Migrating from Classic to Operator: cross-K8s cluster schedulers

Hey all,

So, we have implemented a layer on top of the classic KubeCluster to allow running an heterogenous adaptive scheduler, with several different KubeClusters.
One of the cool thing it supports is scheduling jobs in AWS and on prem (or on another K8s cluster) within the same dask scheduler (let’s say easy and flexible access to fancy GPUs or to large RAM, or …)

It seems that the new operator API will be a nice way to support multiple groups, and maybe with a bit of customisation, adaptive scaling as well, but I’m not sure of what the best way would be to handle cross-cluster scheduling.
Any advice?

Hi @champialex, welcome to this forum!

So if I understand correctly, you have at least two separated Kubernetes clusters, and you developed some layer to address both cluster with a single Dask Scheduler.

I don’t think the new operator API can support multiple clusters currently. I think we will need @jacobtomlinson advice here.

Thanks!

Yup, that’s correct. And with adaptive scheduling, to only pay for EC2 hardware when needed (and for good resource utilisation in general).
It does seem a bit hard to get that to work with the operator.

Sorry for the delay in responding here. This is not a use case I had considered before.

Most folks create/destroy KubeCluster instances as and when they need them. I’m curious what the benefit of spanning one Dask cluster over multiple Kubernetes clusters is vs having many Dask clusters each in a single Kubernetes cluster?

No worries, thanks for your reply :slight_smile:

The main benefit is submitting a single dask graph, where different part of the graph can execute in different K8s clusters and allowing tasks to depend on each other.
Let’s say, fancy ML GPUs in AWS for some nodes in the graph, and regular things to do data collection & cleaning, all in a single dask graph.
Or let’s say, the on premise K8s cluster gets filled up, and then transparently move some workers to AWS so that the job can still execute.
It also makes it super easy to transparently retry a task that failed because it ran out of memory on a bigger worker.
Essentially more flexibility in where a particular task is run, depending on resource needs & availability, transparently for the end user, while leveraging dask’s Scheduler.

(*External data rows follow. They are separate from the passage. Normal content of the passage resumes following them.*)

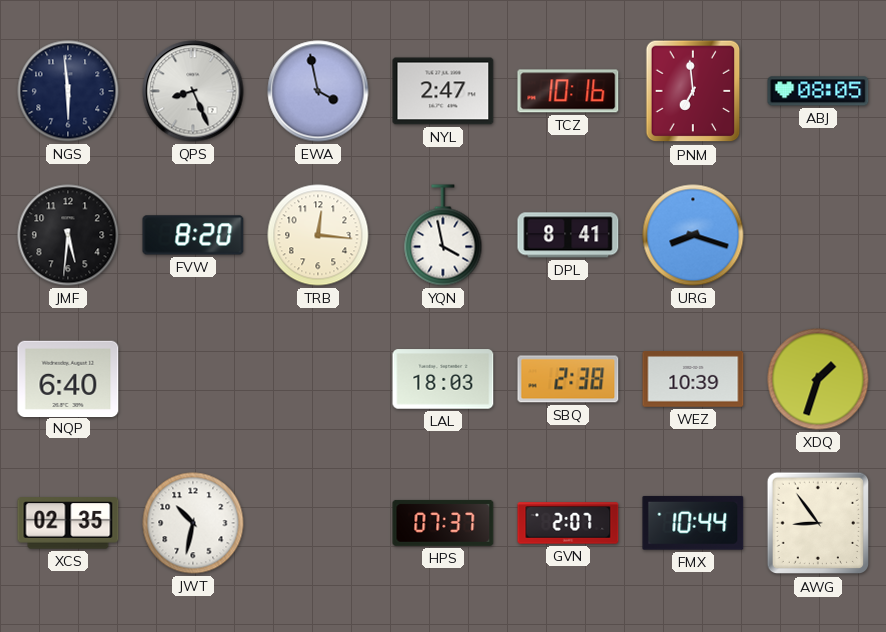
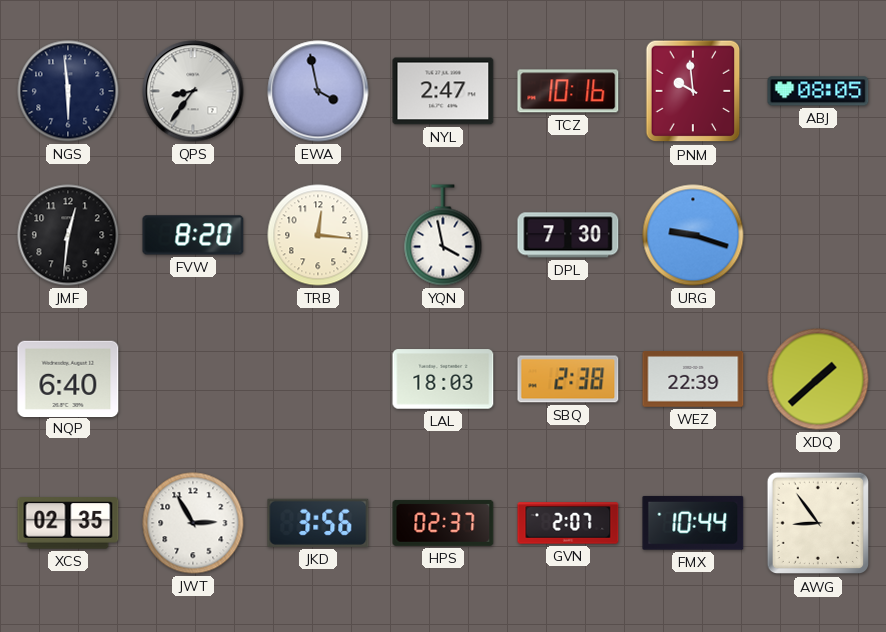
QPS: 8:26 -> 8:36
PNM: 6:59 -> 9:59
JMF: 5:31 -> 12:31
DPL: 8:41 -> 7:30
URG: 8:18 -> 9:18
WEZ: 10:39 -> 22:39
XDQ: 1:33 -> 1:38
JWT: 10:32 -> 2:55
JKD: none -> 3:56
HPS: 07:37 -> 02:37
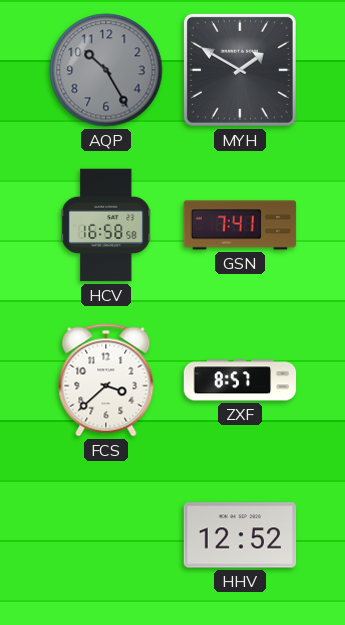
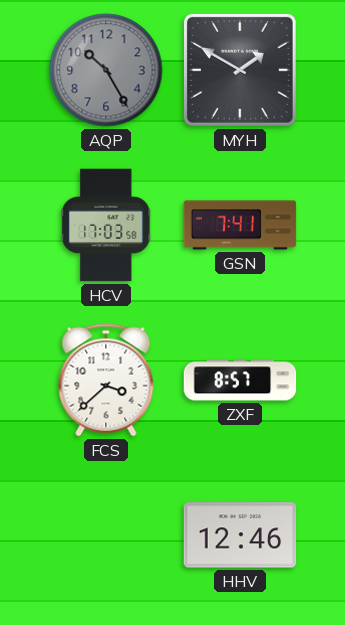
HCV: 16:58 -> 17:03
HHV: 12:52 -> 12:46
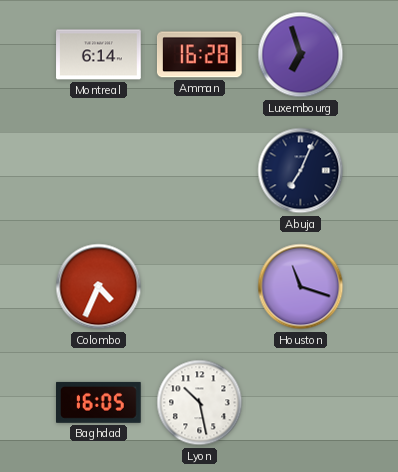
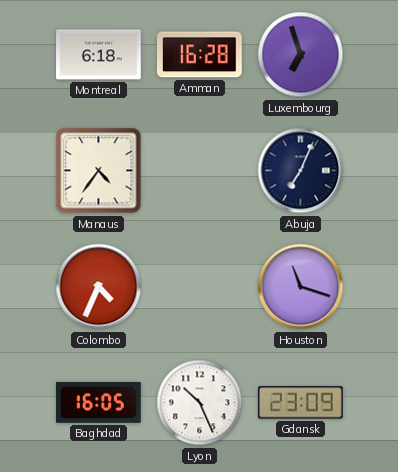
Montreal: 6:14 -> 6:18
Manaus: none -> 4:36
Lyon: 10:28 -> 10:26
Gdansk: none -> 23:09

It’s very possible that I missed some fancy dask features as well, so if it is possible to implement that easily in native dask that would be perfect!

Also, to clarify, we currently have several KubeCluster, each adapting its workers needs based on what resources are required by the Scheduler. Currently each KubeCluster has a single types of resources and K8s cluster (eg. all workers in this KubeCluster have 500G of memory, 120 cores, in EKS).
Though that may need to change when we add the ability to transparently allocate workers to EKS or on-premise.
So the main benefit we get is having several KubeCluster, all managed by a single Scheduler.

Thanks for writing that up. All that motivation makes total sense.

What you’re describing is why we implemented DaskWorkerGroup resources in the operator. So a single DaskCluster can have multiple groups of workers with different node selectors, annotations, affinities, resources, etc.

https://kubernetes.dask.org/en/latest/operator_resources.html#daskworkergroup

However it sounds like you have multiple discrete Kubernetes clusters with some kind of network and DNS bridging between them? Rather than a single federated Kubernetes control plane spanning multiple clouds using something like Karmada.

Right now the way a DaskWorkerGroup in the operator connects the workers to a scheduler is using a cluster selector to find the scheduler Service. The limitation of this is that the scheduler is assumed to be running in the same namespace and managed by a DaskCluster object.

Perhaps we also need an alternative way to configure things so you can create a DaskWorkerGroup without a parent DaskCluster and configure the address of the scheduler manually?

No we don’t use Karmada. That seems like it could be nice, though it is another can of worms :slight_smile:

What about allowing people to configure the ApiClient set in daskworkergroup_replica_update from the spec (or from somewhere else), and pass in their own K8s configuration rather than relying on global configuration, so that a user can customize the Kubernetes context used by a worker?